The Fixed Income Playbook for Trumpanomics
Donald Trump roiled markets with a surprise victory over Hillary Clinton bringing the White House back under Republican control. Even more importantly, he has been given a mandate to pursue his economic policies as Republicans retained control over both the Senate and House of Representatives. Initial flight-to-quality trades lasted only of a couple hours (mostly coming in illiquid after-markets) and have rapidly reversed. Equities are rallying, gold is selling off, treasuries are getting bludgeoned, and industrial metals have continued to move higher. The market is adjusting to the replacement of U.S. government sterility and gridlock with the unified Republican mandate of growth. Investors should take notice and adjust their portfolio accordingly – this market action will have follow through.
While the details of Trumpanomics have been amorphous, there are a few pro-growth initiatives that are likely to gain traction: lower corporate and individual taxes, a repatriation holiday, and increased infrastructure spending. If passed, these policies are incredibly pro-growth, and inflationary risks could become a real problem—no pun intended. As monetary stimulus passes the torch to Keynesian fiscal spending, economists can expect fiscal deficits and national debt to increase more than current projections. Infrastructure spending estimates range from $500 Billion to $1 Trillion over the next decade. Holbrook expects this spending to be front-end loaded, and could contribute up to 1% to Real GDP growth in 2017. Those calling for recession next year might want to throw that thesis out the window. Inflation and higher rates, however, will be an escalating concern.

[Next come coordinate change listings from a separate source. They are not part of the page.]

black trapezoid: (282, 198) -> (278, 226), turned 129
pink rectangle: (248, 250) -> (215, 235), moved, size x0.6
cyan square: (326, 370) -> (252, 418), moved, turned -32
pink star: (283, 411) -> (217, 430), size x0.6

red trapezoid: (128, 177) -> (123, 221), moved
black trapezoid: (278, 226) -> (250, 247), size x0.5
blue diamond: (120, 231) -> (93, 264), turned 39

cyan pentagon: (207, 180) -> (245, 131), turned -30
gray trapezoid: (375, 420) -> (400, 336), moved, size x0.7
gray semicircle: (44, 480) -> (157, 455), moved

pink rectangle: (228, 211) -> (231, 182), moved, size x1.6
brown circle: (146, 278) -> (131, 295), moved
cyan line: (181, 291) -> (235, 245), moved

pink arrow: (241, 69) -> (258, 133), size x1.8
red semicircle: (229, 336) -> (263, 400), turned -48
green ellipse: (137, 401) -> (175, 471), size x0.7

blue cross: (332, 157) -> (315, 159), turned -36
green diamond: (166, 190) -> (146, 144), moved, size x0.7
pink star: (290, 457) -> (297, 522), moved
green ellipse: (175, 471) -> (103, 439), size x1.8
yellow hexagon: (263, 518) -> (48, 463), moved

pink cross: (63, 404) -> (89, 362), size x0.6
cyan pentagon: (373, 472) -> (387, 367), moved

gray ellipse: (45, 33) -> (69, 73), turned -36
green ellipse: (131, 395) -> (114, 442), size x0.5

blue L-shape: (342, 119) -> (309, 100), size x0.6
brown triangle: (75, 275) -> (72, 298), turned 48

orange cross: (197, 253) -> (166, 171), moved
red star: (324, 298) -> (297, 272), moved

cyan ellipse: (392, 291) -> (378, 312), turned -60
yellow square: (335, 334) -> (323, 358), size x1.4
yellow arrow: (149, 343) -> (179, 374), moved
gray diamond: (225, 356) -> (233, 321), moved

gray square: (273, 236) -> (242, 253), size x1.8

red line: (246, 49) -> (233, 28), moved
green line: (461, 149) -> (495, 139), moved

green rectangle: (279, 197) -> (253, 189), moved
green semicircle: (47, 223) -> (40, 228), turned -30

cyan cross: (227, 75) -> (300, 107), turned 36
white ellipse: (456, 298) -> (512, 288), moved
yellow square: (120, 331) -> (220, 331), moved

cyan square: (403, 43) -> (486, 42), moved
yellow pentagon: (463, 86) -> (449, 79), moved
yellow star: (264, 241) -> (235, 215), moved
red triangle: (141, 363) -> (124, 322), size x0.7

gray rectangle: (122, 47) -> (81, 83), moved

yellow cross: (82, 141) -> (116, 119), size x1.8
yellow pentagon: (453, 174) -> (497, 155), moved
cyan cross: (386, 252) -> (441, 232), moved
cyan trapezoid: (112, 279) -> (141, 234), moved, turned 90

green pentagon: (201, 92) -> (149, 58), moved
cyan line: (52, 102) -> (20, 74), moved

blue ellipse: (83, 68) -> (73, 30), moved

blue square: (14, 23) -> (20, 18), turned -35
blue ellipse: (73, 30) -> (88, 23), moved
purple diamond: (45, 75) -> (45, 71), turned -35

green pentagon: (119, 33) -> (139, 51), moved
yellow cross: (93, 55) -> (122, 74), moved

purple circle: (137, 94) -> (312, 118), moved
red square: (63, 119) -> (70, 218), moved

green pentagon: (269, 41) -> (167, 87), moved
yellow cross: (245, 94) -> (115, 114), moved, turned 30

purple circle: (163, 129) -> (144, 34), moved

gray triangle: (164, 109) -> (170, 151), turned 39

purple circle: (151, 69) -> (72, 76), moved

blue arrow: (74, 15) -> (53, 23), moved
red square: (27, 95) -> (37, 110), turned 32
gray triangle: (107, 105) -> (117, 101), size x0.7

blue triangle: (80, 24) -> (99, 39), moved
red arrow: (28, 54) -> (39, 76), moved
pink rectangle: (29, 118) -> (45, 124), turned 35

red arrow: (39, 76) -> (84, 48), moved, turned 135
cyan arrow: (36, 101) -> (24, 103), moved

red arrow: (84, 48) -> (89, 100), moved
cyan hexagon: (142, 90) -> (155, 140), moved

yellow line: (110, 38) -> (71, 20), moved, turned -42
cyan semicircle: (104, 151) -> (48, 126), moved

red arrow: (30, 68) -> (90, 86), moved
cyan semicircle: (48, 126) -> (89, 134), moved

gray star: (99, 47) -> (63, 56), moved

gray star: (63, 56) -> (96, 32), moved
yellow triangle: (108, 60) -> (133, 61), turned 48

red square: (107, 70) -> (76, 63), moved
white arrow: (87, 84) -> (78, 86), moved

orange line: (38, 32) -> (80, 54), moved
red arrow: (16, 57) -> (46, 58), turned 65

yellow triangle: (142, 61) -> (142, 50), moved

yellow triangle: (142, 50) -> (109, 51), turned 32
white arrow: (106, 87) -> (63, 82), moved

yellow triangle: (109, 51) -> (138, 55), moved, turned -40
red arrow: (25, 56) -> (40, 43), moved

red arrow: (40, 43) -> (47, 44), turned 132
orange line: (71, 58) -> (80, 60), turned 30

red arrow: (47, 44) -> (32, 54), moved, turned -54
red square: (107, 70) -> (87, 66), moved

Inflation and rising rates pose a menacing threat to fixed income portfolios since benchmark durations are at an all-time high. Such an environment will likely produce outperformance for active management. Lowering effective duration in investor portfolios will be critical as rates recalibrate higher. Investment Grade portfolios will benefit from increasing exposure to TIPS relative to treasuries. Floating rate (or fixed-to-float) corporates or ABS help limit interest rate sensitivity. For income generation, investors should look to high yield corporates that have near-term call dates or close maturities (within 5 years)—the higher the coupon, the better the rate increase absorption. Generally, investors should consider taking more credit-risk versus interest-rate risk. Tax-exempt investors can find value in the muni-market but should opt for shorter-dated maturities when available.
This article is distributed for informational purposes only and should not be considered investment advice or a recommendation of any particular security, strategy or investment product. It contains opinions of the author which are subject to change without notice. Forward looking statements, estimates, and other information contained herein are based upon proprietary and other sources. Information contained herein has been obtained from sources believed to be reliable, but are not assured as to accuracy. Past performance is not indicative of future results. There is neither representation nor warranty as to the current accuracy of, nor liability for, decisions based on such information.